You’ve probably heard about the fear and confusion in the industry surrounding Fannie Mae’s new Collateral Underwriter tool.
Basically, Fannie Mae has added new messages to their Uniform Collateral Data Portal appraisal submission platform that will address risks in the appraisal.
If CU detects anything strange in the appraisal based on Fannie Mae’s data, you will see some new messages in your UCDP results. Naturally, there is some worry about these changes, but Fannie does not expect a great deal of disruption. And neither do we.
Yes, some lenders, AMCs, and appraisers are wary of the impact CU will have on appraisal pipelines, so I wanted to share Mercury Network’s firsthand experience with CU.
Even though CU was only officially released to lenders on Monday, Jan. 26, Mercury Network already powered the submission of thousands of appraisals through CU for the past several weeks. In addition, since more than 600 lenders and AMCs rely on Mercury Network to power more than 20,000 appraisal deliveries a day, you could say we’re at “ground zero” of these changes.
From our firsthand experience, we can report:
600 Lenders and AMCs using Mercury Network are ready for CU. Since we powered submissions to Fannie Mae’s CU pilot, Mercury Network was prepared months ago. In addition, since we power more than 20,000 appraisal deliveries a day outside the pilot, we had a large responsibility to make sure the 600 lenders and AMCs, and more than 27,000 appraiser vendors using us were ready for the official CU rollout.
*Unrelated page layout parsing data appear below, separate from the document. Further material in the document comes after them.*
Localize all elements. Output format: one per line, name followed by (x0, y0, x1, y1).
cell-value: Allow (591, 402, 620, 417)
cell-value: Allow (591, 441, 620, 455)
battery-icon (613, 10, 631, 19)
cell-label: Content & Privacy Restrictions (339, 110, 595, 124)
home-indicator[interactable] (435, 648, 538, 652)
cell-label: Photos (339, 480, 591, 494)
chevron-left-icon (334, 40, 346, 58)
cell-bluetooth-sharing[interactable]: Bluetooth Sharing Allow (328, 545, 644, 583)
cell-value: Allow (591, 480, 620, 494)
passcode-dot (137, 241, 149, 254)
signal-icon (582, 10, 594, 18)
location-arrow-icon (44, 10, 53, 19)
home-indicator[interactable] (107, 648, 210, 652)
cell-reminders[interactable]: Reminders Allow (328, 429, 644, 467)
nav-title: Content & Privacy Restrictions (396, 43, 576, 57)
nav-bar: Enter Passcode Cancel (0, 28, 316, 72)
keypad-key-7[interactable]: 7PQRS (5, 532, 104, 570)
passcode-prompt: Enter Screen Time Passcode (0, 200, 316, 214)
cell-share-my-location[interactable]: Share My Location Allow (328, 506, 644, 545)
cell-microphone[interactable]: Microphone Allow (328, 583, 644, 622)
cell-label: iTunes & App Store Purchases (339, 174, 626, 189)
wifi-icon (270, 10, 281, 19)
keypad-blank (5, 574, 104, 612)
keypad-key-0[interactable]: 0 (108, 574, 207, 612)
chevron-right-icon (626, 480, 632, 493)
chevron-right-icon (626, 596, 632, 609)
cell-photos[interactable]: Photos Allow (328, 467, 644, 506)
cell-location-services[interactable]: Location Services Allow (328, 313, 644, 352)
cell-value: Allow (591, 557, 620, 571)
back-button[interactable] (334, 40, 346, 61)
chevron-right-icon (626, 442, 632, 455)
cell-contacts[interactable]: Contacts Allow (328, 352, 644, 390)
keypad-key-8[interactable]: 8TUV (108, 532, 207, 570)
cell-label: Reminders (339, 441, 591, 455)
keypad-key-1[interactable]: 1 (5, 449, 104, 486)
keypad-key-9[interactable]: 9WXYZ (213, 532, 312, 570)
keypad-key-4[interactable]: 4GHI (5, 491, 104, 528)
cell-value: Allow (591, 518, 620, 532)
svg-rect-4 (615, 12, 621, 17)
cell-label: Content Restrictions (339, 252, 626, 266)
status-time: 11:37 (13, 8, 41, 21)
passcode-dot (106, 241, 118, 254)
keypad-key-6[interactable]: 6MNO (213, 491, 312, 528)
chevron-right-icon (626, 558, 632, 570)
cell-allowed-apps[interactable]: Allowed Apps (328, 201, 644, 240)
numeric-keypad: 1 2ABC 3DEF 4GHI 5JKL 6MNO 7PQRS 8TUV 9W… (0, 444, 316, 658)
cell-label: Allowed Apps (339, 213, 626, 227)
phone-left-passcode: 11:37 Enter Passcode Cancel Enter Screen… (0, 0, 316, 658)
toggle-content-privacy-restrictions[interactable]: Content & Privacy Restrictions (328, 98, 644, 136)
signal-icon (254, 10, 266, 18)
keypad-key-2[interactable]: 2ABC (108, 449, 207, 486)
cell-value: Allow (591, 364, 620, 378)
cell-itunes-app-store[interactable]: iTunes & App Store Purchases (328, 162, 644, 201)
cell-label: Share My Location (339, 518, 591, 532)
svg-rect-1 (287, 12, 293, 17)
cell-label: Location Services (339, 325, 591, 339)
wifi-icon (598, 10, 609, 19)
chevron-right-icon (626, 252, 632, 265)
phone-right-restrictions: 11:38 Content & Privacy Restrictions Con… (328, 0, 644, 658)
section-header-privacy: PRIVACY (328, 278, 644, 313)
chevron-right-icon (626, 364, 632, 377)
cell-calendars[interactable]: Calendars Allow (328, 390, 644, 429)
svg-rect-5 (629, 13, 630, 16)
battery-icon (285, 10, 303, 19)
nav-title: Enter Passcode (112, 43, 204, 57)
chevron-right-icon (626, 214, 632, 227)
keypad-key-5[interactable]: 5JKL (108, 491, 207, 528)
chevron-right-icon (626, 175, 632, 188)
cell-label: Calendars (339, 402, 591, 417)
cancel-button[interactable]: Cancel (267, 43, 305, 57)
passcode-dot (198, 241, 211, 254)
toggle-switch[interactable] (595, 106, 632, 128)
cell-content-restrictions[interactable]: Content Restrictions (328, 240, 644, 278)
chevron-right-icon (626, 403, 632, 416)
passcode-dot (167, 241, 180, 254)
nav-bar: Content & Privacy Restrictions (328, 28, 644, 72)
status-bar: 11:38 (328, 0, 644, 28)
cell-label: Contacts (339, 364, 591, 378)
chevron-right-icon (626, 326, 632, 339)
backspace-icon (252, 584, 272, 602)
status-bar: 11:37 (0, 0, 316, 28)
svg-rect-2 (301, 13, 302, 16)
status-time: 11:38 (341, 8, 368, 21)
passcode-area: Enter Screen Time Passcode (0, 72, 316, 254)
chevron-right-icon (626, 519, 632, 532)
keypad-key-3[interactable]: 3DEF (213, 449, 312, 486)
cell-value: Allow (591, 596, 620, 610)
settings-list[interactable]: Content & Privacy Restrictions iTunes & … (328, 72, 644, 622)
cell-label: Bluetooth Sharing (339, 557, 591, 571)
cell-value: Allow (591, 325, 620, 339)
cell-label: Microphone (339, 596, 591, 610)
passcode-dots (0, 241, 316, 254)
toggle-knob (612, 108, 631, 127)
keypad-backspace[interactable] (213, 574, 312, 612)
All lenders and AMCs, no matter which vendor management platform they use, can handle CU, too.
With the XML file (which they must have anyway), any lender or AMC can efficiently process warnings and add commentary where needed to streamline investor review and prove due diligence if faced with buybacks later.
There are 95 CU messages that affect appraisers, and the majority are the same issues they’ve dealt with for years. As a matter of fact, the CU messages are based on better data than many of the traditional blanket QC checklists that appraisers receive from reviewers regularly.
And yes, there will be an adjustment period as with any change, but we don’t think end times are near.
More than half of the 95 messages address very simple issues that appraisers are accustomed to addressing routinely already, like simple errors or oversights that are easy to avoid and to correct. Our quality management error-checking tools flag these issues already, so this isn’t really a change for anyone.
Appraisers have voiced concern about the CU messages related to consistency with their peers on data points since the appraiser doesn’t have access to the peer data Fannie Mae is using.
However, it looks like Uniform Appraisal Dataset guidelines on condition and quality ratings can largely prevent triggering the peer consistency messages. Even in situations where your appraiser’s data is different enough to trigger these messages, your appraiser may be right and can explain the variance up front. Again, appraisers are already handling similar questions routinely.
Appraisal software companies have already pledged to help appraisers efficiently adapt to CU, which will help lenders and AMCs, too.
The industry can rest assured that at the bare minimum, the vast majority of appraisers will have more and more powerful tools to help further streamline appraisal review.
The bottom line from our experience is this: There’s no need for alarm. Technology already exists that will help you streamline the new quality control requirements to minimize any impact on your pipelines.
Pre-funding appraisal QC is already required by pretty much every regulator and investor, so many lenders and AMCs are already set up to process these messages quickly.
As more reports are processed with the new CU rules, we’ll keep you updated with the solutions for any challenges lenders, AMCs, and appraisers report with CU.
For now, though, we think the industry’s ready for this, and we’re not alone.